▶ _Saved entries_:
************

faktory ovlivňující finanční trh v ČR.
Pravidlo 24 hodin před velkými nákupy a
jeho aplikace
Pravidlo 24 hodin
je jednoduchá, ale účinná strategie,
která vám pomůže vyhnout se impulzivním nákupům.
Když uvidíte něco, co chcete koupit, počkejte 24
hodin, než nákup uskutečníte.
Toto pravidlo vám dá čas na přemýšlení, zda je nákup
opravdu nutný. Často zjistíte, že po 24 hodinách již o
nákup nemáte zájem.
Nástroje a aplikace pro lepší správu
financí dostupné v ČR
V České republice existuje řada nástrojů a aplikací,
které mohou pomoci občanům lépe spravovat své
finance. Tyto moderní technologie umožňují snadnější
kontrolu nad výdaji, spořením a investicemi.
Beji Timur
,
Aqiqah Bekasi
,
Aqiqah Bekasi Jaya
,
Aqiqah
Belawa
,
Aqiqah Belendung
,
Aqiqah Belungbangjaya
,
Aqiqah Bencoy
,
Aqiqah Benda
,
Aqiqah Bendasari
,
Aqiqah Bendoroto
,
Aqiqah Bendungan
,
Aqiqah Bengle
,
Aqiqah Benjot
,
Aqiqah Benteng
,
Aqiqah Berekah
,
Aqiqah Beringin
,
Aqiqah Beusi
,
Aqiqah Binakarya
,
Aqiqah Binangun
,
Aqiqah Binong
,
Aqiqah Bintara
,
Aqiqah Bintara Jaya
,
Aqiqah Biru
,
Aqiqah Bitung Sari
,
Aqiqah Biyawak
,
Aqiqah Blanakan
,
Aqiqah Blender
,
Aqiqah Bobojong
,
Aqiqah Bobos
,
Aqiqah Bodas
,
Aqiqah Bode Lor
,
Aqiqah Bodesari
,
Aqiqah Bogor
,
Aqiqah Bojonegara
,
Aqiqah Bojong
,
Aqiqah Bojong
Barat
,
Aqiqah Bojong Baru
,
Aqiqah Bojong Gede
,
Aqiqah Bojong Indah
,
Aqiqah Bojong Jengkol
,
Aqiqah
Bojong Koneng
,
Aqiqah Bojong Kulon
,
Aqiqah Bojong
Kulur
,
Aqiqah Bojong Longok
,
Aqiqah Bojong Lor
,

************

▶ _EXERCISE INSTRUCTIONS_: Among the lines above, find those that contain the word "aplikace" and copy them.

▶ _WRITTEN SOLUTION_:
jeho aplikace
Nástroje a aplikace pro lepší správu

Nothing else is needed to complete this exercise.